I somehow found this biography more gripping than any other I have read in the last year.
Lindemann was a prominent British physicist of the early 20th century. He was wealthy and socially well-connected and as a result, became friends with Churchill. They became political allies to argue against appeasement and for rearmament. During the war, Lindemann was one of Churchill's top advisors on scientific, technical, and economic questions, He also ran the Prime Minster's Statistical Section, responsible for maintaining accurate data about the state of the Allied military establishment. Lindemann might be unparalleled for any scientist in his proximity and influence on power.
He was a very peculiar person. Ferociously right-wing politically, vegetarian, socially withdrawn, and famously stubborn in his opinions. He managed to regularly annoy his Oxford colleagues, insisting that science should be given or social prominence and also more funding. When the wife of a classics professor airily said at a party, "oh, a good classics student can pick up science in two weeks," Lindemann answered "what a pity your husband has never had two weeks to spare."

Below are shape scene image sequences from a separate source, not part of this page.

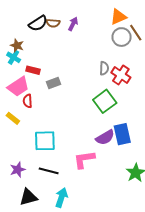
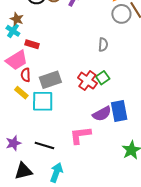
red cross: (121, 75) -> (87, 81), moved
gray rectangle: (53, 83) -> (50, 80), moved, size x1.5
green square: (105, 101) -> (103, 78), size x0.6
yellow rectangle: (13, 118) -> (21, 93), moved
cyan square: (45, 141) -> (43, 101), moved

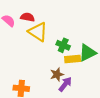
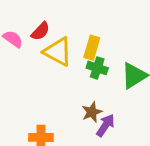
red semicircle: (28, 17) -> (40, 31), turned 128
yellow rectangle: (73, 59) -> (92, 48), moved, turned -63

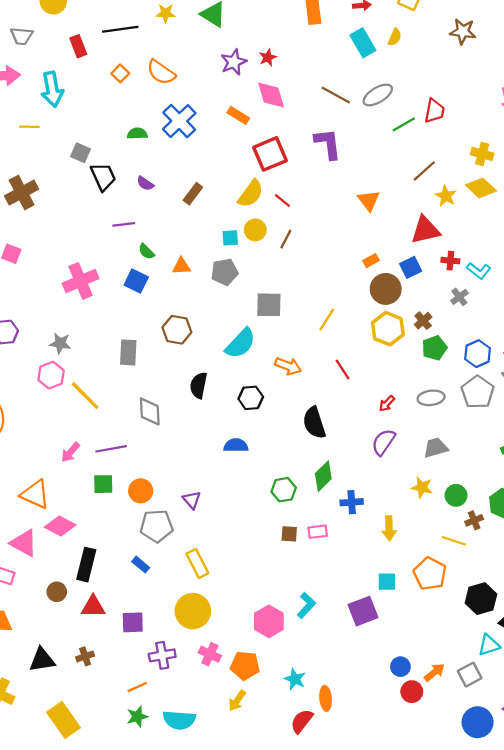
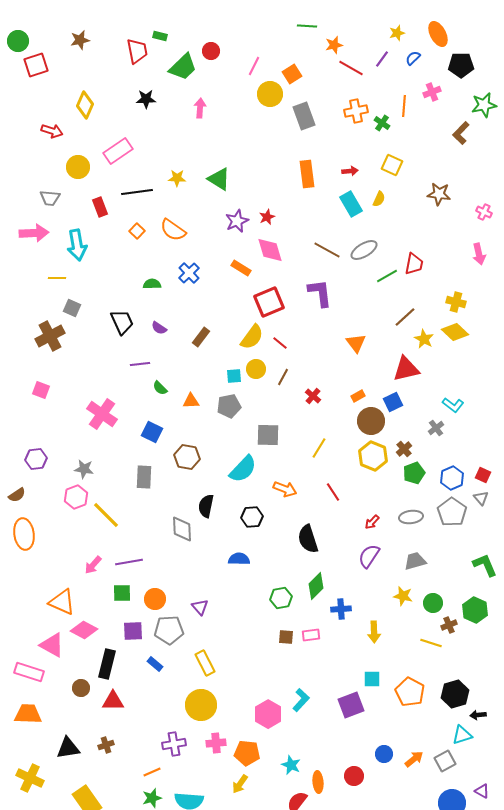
blue cross: (179, 121) -> (189, 273), size x0.7
gray square: (81, 153) -> (72, 308), moved
red cross: (450, 261) -> (313, 396), moved, turned 35
pink cross: (81, 281) -> (102, 414), turned -32
blue square: (136, 281) -> (152, 432), moved
gray diamond: (150, 411) -> (182, 529), moved
orange pentagon: (430, 574) -> (410, 692), moved
purple square: (133, 622) -> (133, 631), moved
pink cross: (210, 654) -> (216, 743), turned -30
red circle: (412, 692) -> (354, 776), moved

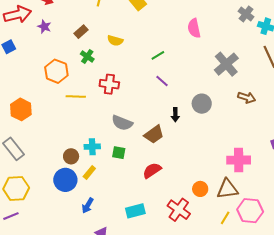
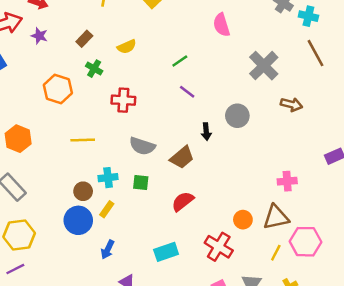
yellow semicircle: (115, 41) -> (127, 47), turned -35
yellow line: (76, 96) -> (83, 140), moved
pink cross: (239, 160) -> (287, 181), size x0.7

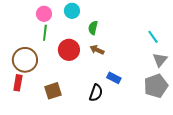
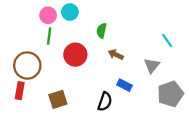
cyan circle: (72, 11) -> (70, 12), moved
brown arrow: (97, 50) -> (116, 55), moved
gray triangle: (160, 60) -> (152, 66), moved

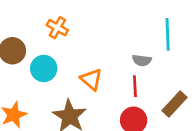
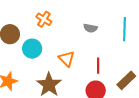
gray semicircle: (142, 60) -> (90, 28), moved

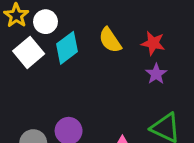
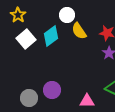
white circle: (45, 22) -> (67, 15), moved

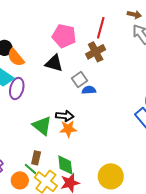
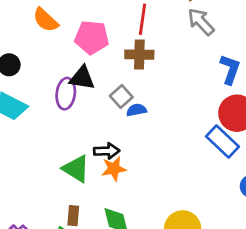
brown cross: (96, 52) -> (139, 55), turned 36
orange semicircle: (16, 58) -> (46, 20), moved
purple ellipse: (17, 88) -> (66, 94), moved

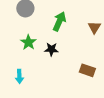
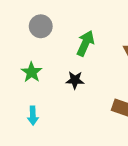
green star: (28, 42) -> (32, 72), moved

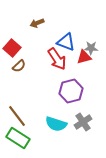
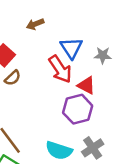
blue triangle: (66, 42) -> (71, 48), turned 36
red triangle: (84, 57) -> (86, 85), moved, turned 42

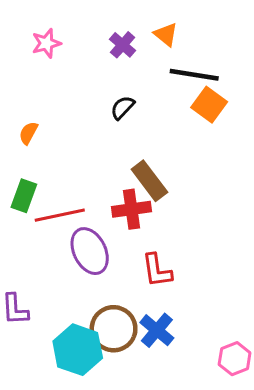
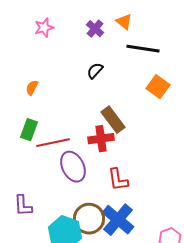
orange square: (209, 105) -> (158, 87), moved
blue cross: (157, 330) -> (118, 220), size x1.4

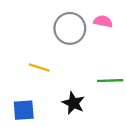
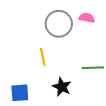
yellow line: (39, 67) -> (43, 57), moved, turned 60

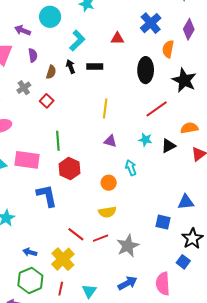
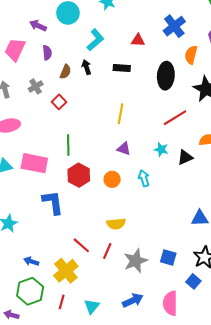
black rectangle: (95, 67) -> (122, 68), moved
orange circle: (109, 183) -> (112, 179), moved
blue square: (163, 222) -> (168, 258), moved
red line: (101, 238) -> (107, 251), turned -49

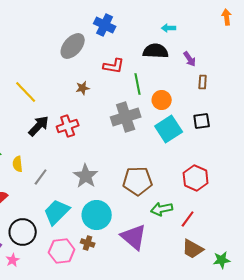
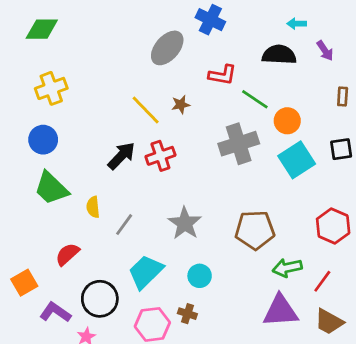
purple arrow: (190, 59) -> (325, 51), moved
green line: (138, 84) -> (255, 99), turned -45
yellow line: (26, 92) -> (146, 110), moved
cyan circle: (97, 215) -> (200, 276), size x0.6
purple triangle: (134, 237) -> (280, 311), moved, turned -44

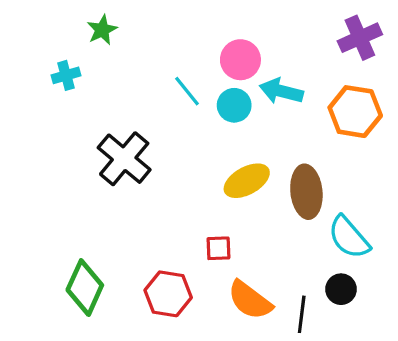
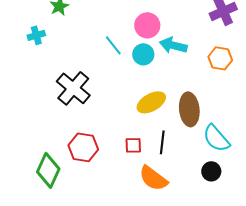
orange hexagon: (355, 112) -> (220, 58), size x0.7
red hexagon: (168, 294) -> (83, 147), moved
black line: (302, 314) -> (162, 142), moved

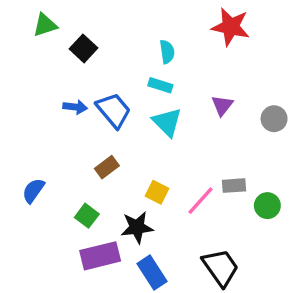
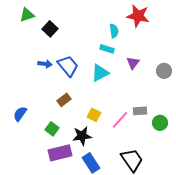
cyan semicircle: (167, 52) -> (114, 31), moved
cyan rectangle: (160, 85) -> (107, 49), moved
cyan triangle: (167, 122) -> (100, 73), turned 48

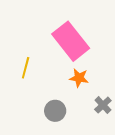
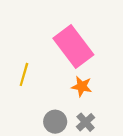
gray cross: (103, 105) -> (86, 122), moved

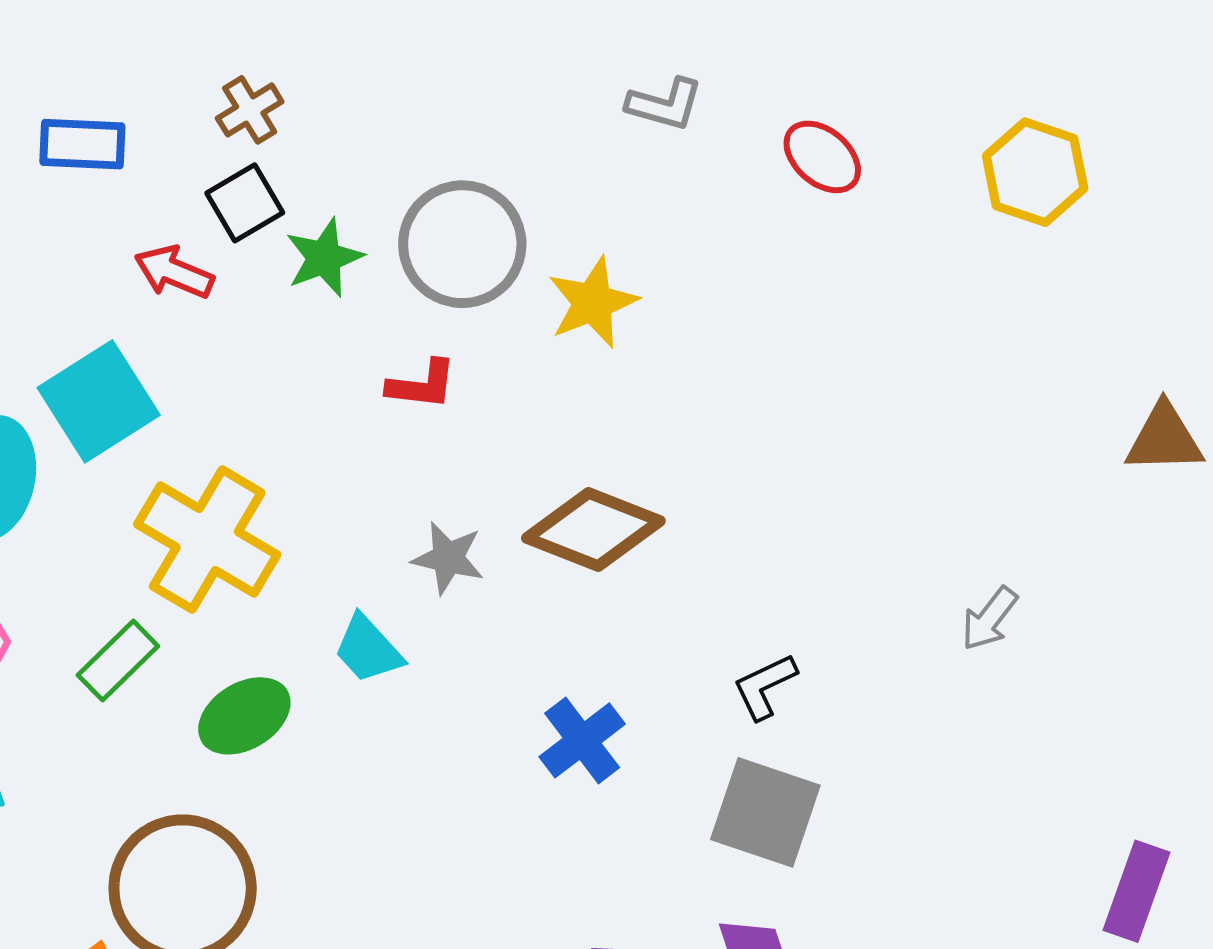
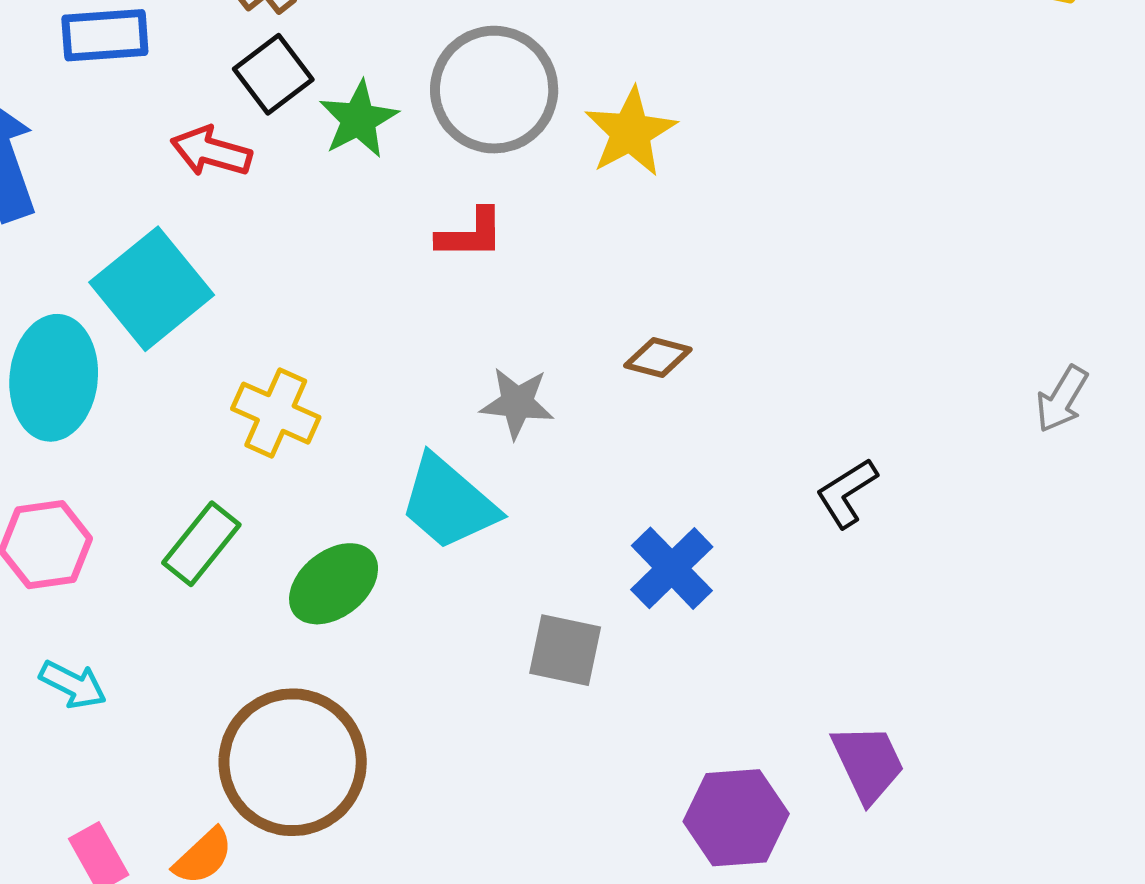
brown diamond: (593, 530) -> (658, 357), size x0.5
yellow cross: (207, 539) -> (276, 413), size x0.6
cyan trapezoid: (368, 649) -> (448, 503), size x1.4
gray square: (765, 812) -> (565, 650), moved, size x0.7

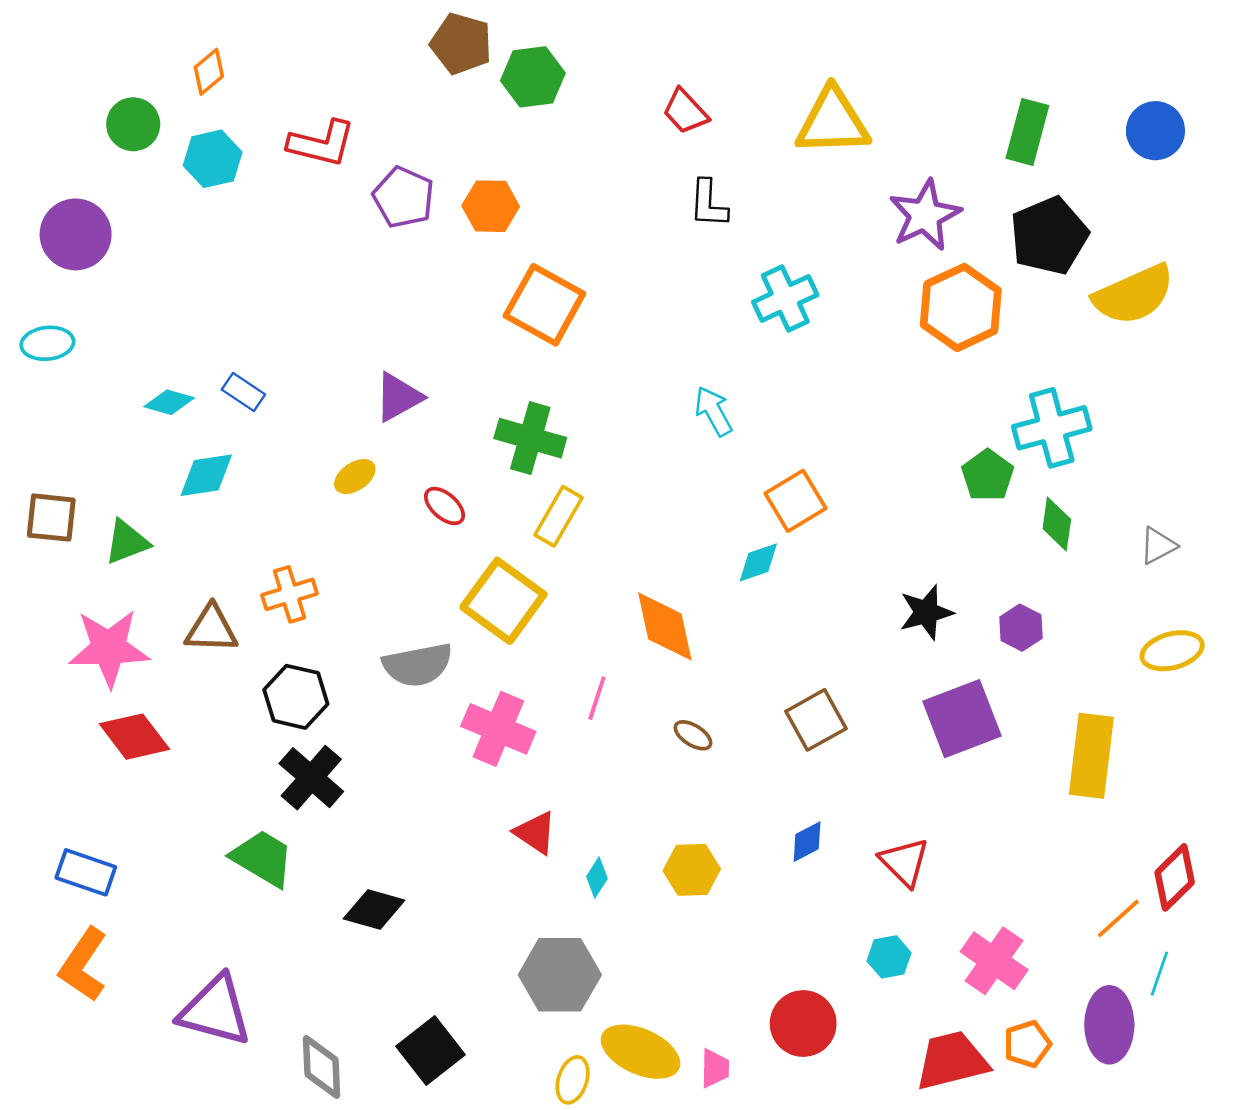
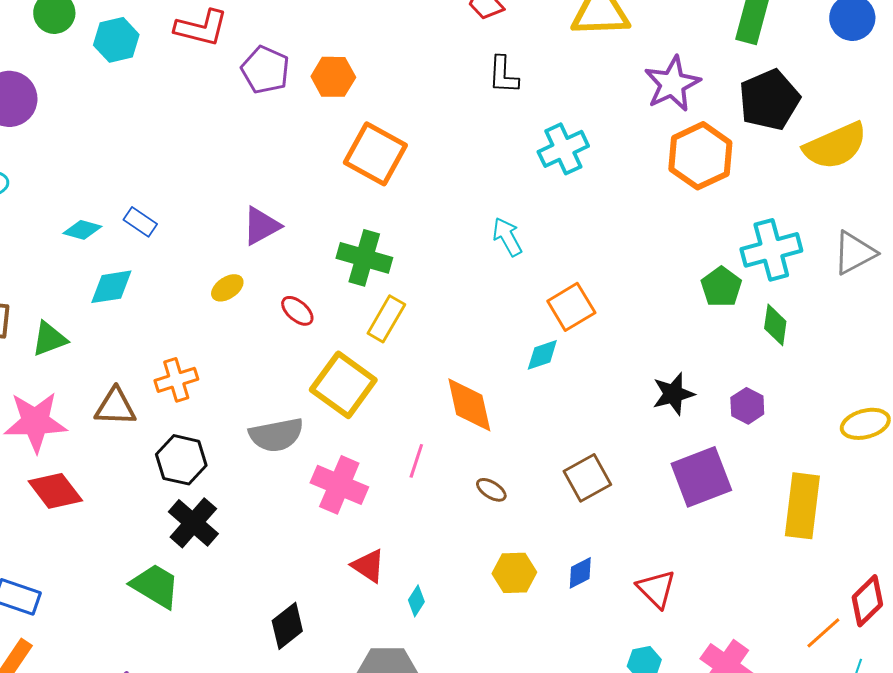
gray triangle: (1158, 546) -> (854, 253), moved, size x1.5
yellow hexagon: (692, 870) -> (514, 573), moved
black diamond: (374, 910) -> (287, 626), moved, turned -54

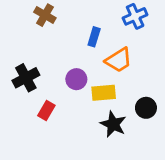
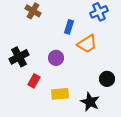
yellow rectangle: (104, 93) -> (60, 94), moved
black star: (113, 124) -> (90, 102), moved

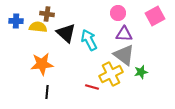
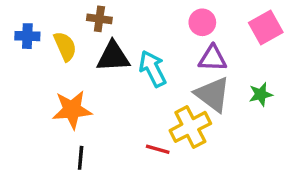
brown cross: (47, 14) -> (99, 19), moved
yellow semicircle: (38, 27) -> (65, 46), turned 60
black triangle: (66, 33) -> (113, 57), turned -45
green star: (141, 72) -> (261, 94), moved

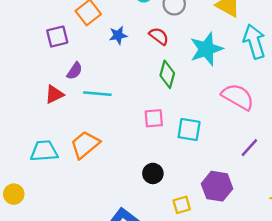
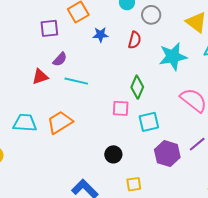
red semicircle: (159, 36) -> (135, 40), turned 60
green diamond: (167, 74) -> (137, 87), moved
cyan square: (189, 130) -> (149, 122), turned -30
purple hexagon: (217, 186) -> (167, 154), moved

Lindemann often enters WW2 histories as something of an anti-hero -- he was accused of opposing work on radar before the war, and was a firm proponent of area bombing of cities. Fort's biography largely clears him of these charges. Watson-Watt and R. V. Jones both claim that Lindemann was firmly in favor of radar work and was helpul in directing resources to it. Lindemann was a jerk to Tizard and other early radar scientists --- not because he opposed radar, but because he wanted more urgency both for radar and for other air-defense projects. And while he did advocate for area bombing, this was essentially the consensus view of the RAF and the Cabinet, and was in some sense the only option available.